-- Opening Marker --
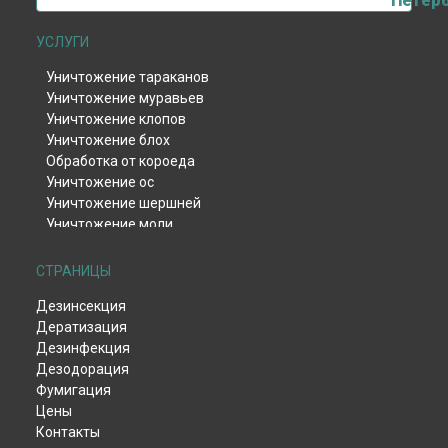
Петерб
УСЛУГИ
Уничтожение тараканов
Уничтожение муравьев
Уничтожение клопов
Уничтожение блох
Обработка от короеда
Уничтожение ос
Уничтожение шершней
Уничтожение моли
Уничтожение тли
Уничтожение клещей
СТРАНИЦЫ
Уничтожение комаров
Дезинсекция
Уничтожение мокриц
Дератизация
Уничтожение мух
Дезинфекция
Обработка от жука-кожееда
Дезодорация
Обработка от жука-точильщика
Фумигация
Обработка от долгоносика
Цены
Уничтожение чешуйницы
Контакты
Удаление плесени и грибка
-- Closing Marker --
-- Opening Marker --
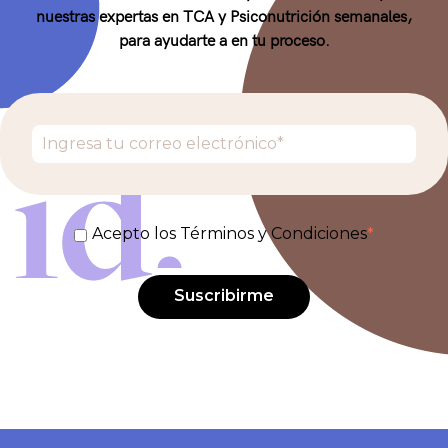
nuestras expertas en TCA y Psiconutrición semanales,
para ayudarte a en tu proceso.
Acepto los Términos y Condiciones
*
-- Closing Marker --
• WHAT THE TASK ASKS:
How many lines in the records above hold the word "Обработка"? Give only the number.

• ANSWER SPACE:
4